For the material below, the expected output is exactly the lines between the line holding "El Cliente es" and the line holding "oči našim novcem", inclusive, with pictures left out.

## The data
>>>

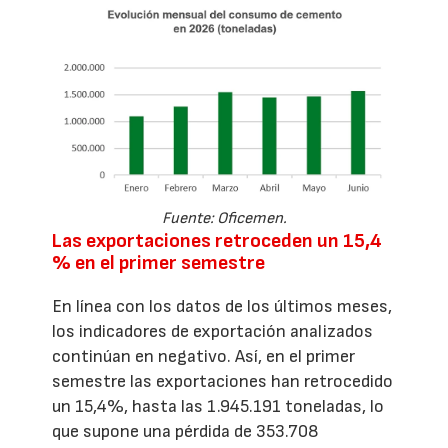
Fuente: Oficemen.
Las exportaciones retroceden un 15,4
% en el primer semestre
En línea con los datos de los últimos meses,
los indicadores de exportación analizados
continúan en negativo. Así, en el primer
semestre las exportaciones han retrocedido
un 15,4%, hasta las 1.945.191 toneladas, lo
que supone una pérdida de 353.708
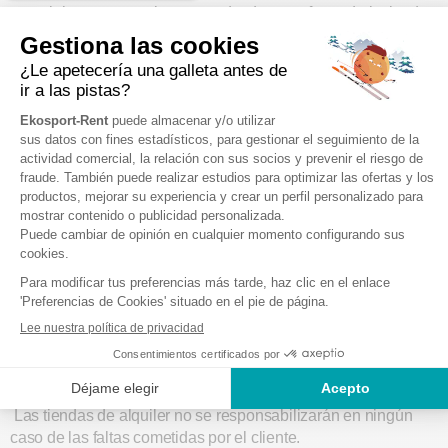
material en una consigna cerrada, dentro o fuera de la tienda,
para no tener que transportarlo a su lugar de residencia.
Es responsabilidad del Cliente asegurarse de que :
La puerta de la taquilla está bien cerrada cuando sale
del vestuario de esquí,
El equipo guardado en la taquilla está bien dispuesto
para que no haya riesgo de que se caiga al abrir la
taquilla,
No depositará ningún objeto de valor del que siga
siendo responsable y del que la Tienda decline toda
responsabilidad,
No dejó nada dentro de la taquilla cuando abandonó
definitivamente el vestuario de esquí.
El Cliente es responsable del material depositado en el
guardaesquís.
Las tiendas de alquiler no se responsabilizarán en ningún
caso de las faltas cometidas por el cliente.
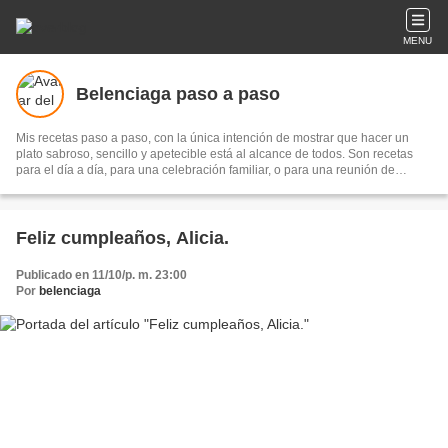
MENU
Belenciaga paso a paso
Mis recetas paso a paso, con la única intención de mostrar que hacer un
plato sabroso, sencillo y apetecible está al alcance de todos. Son recetas
para el día a día, para una celebración familiar, o para una reunión de
amigos...Los únicos ingredientes imprescindibles son el disfrute y el
entusiasmo para hacerlas y el placer de compartirlas.
Feliz cumpleaños, Alicia.
Publicado en 11/10/p. m. 23:00
Por
belenciaga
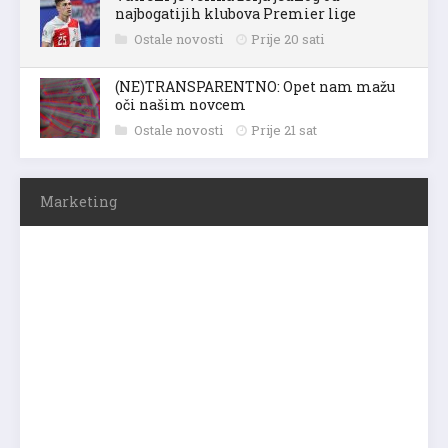
najbogatijih klubova Premier lige
Ostale novosti
Prije 20 sati
(NE)TRANSPARENTNO: Opet nam mažu
oči našim novcem
Ostale novosti
Prije 21 sat
Marketing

<<<

## Response for this exercise
El Cliente es responsable del material depositado en el
guardaesquís.
Las tiendas de alquiler no se responsabilizarán en ningún
caso de las faltas cometidas por el cliente.
MENU
Belenciaga paso a paso
Mis recetas paso a paso, con la única intención de mostrar que hacer un
plato sabroso, sencillo y apetecible está al alcance de todos. Son recetas
para el día a día, para una celebración familiar, o para una reunión de
amigos...Los únicos ingredientes imprescindibles son el disfrute y el
entusiasmo para hacerlas y el placer de compartirlas.
Feliz cumpleaños, Alicia.
Publicado en 11/10/p. m. 23:00
Por
belenciaga
najbogatijih klubova Premier lige
Ostale novosti
Prije 20 sati
(NE)TRANSPARENTNO: Opet nam mažu
oči našim novcem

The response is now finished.